3. The powder-making and drying device for glass frit production according to claim 2, wherein: the grinding machine (1) further comprises a lifting drive (15), the connection between the matching disc (13) and the frame (11) is vertically floating connection, the lifting drive (15) is arranged at the connection part of the matching disc (13) and the frame (11), and the lifting drive (15) controls the upward acting force of the matching disc (13).

4. The powder-making and drying device for glass frit production according to claim 1, wherein: the first box body (21) is positioned below the second box body (23).

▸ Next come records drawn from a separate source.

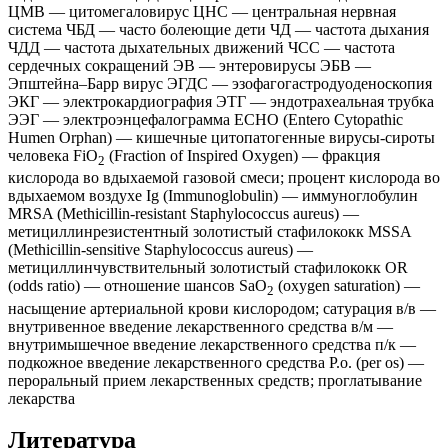
ЦМВ — цитомегаловирус ЦНС — центральная нервная
система ЧБД — часто болеющие дети ЧД — частота дыхания
ЧДД — частота дыхательных движений ЧСС — частота
сердечных сокращений ЭВ — энтеровирусы ЭБВ —
Эпштейна–Барр вирус ЭГДС — эзофагогастродуоденоскопия
ЭКГ — электрокардиография ЭТГ — эндотрахеальная трубка
ЭЭГ — электроэнцефалограмма ЕСНО (Entero Cytopathic
Humen Orphan) — кишечные цитопатогенные вирусы-сироты
человека FiO
(Fraction of Inspired Oxygen) — фракция
2
кислорода во вдыхаемой газовой смеси; процент кислорода во
вдыхаемом воздухе Ig (Immunoglobulin) — иммуноглобулин
MRSA (Methicillin-resistant Staphylococcus aureus) —
метициллинрезистентный золотистый стафилококк MSSA
(Methicillin-sensitive Staphylococcus aureus) —
метициллинчувствительный золотистый стафилококк OR
(odds ratio) — отношение шансов SаО
(oxygen saturation) —
2
насыщение артериальной крови кислородом; сатурация в/в —
внутривенное введение лекарственного средства в/м —
внутримышечное введение лекарственного средства п/к —
подкожное введение лекарственного средства Р.о. (per os) —
пероральный прием лекарственных средств; проглатывание
лекарства
Литература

5. The powder-making and drying device for glass frit production according to claim 1, wherein: the dryer (3) comprises a shell, a screw (31), a wet material inlet (32), an exhaust port (33) and a dry material outlet (34), wherein the shell is internally rotated to be provided with the meshed screw (31), the shell is obliquely arranged, the upper end of the side wall of the shell is provided with the wet material inlet (32) and the exhaust port (33), the lower end of the side wall of the shell is provided with the dry material outlet (34), the end part of the screw (31) is provided with a heating structure, the wet material inlet (32) is connected with a separation box (2), and the dry material outlet (34) leads to a winnowing unit (4).

6. The powder drying apparatus for glass frit production according to claim 5, wherein: the three screws (31) are distributed in a regular triangle on the cross section of each screw (31), and the surface of one screw (31) is a polished rod.

7. The powder-making and drying device for glass frit production according to claim 1, wherein: the air separation unit (4) comprises a fan (41), a rising pipe (42), an inclined pipe (43), a separator (44) and a blanking valve (45), wherein the separator (44) is a cyclone separator, the upper side wall of the upper portion of the separator (44) is connected with the upper end of the rising pipe (42), one end of the rising pipe (42) far away from the separator (44) is bent downwards to form a vertical section, the inclined pipe (43) is connected to the side wall of the vertical section of the rising pipe (42), the inclined pipe (43) is connected with a dryer (3), an air outlet of the fan (41) is communicated to the lower end of the rising pipe (42) through a pipeline, the air outlet is upward, and the blanking valve (45) is respectively arranged at the lower end of the separator (44) and the lower end of the rising pipe (42).

8. The powder drying apparatus for glass frit production according to claim 7, wherein: the air separation unit (4) further comprises an air dispersing net (46), the air dispersing net (46) is arranged in the ascending pipe (42), the air dispersing net (46) is perpendicular to the flow channel axis of the ascending pipe (42), and the air dispersing net (46) is located between the inclined pipe (43) and the air outlet pipe end of the air blower (41).